■ **Directions for this task**
Look through the lines below; wherever the word "rojak" appears, copy that line.

___ Given records ___

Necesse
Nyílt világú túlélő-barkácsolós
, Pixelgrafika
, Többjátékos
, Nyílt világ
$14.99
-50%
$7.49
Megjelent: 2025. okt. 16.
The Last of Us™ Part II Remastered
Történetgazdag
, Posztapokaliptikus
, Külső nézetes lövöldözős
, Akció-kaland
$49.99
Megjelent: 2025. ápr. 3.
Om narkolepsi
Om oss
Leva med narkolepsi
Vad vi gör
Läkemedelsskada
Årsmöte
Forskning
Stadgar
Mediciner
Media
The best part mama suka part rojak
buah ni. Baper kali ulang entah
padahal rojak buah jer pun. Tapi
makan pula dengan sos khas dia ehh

___
___ Given records ___

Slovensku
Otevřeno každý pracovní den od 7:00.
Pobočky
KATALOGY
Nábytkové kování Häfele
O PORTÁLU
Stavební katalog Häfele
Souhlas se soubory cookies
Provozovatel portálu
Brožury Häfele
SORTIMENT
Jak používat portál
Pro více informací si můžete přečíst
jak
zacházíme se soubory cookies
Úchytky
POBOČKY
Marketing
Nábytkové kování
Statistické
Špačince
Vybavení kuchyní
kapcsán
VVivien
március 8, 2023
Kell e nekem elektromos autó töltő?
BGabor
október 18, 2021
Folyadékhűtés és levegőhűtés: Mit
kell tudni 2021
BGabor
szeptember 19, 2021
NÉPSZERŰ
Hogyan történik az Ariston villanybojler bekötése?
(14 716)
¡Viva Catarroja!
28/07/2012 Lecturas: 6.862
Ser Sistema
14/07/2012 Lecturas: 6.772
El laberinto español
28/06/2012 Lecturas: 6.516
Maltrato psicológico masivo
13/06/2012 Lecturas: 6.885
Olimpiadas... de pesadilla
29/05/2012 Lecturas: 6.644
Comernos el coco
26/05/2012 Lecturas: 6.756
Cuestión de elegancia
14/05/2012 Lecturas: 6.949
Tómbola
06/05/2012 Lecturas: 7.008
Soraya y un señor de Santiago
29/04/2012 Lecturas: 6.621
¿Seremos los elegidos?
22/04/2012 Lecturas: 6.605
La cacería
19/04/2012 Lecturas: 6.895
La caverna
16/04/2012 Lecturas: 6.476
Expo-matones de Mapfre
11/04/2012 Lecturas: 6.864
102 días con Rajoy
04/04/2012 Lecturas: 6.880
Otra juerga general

___

■ **Solved exercise**
The best part mama suka part rojak
padahal rojak buah jer pun. Tapi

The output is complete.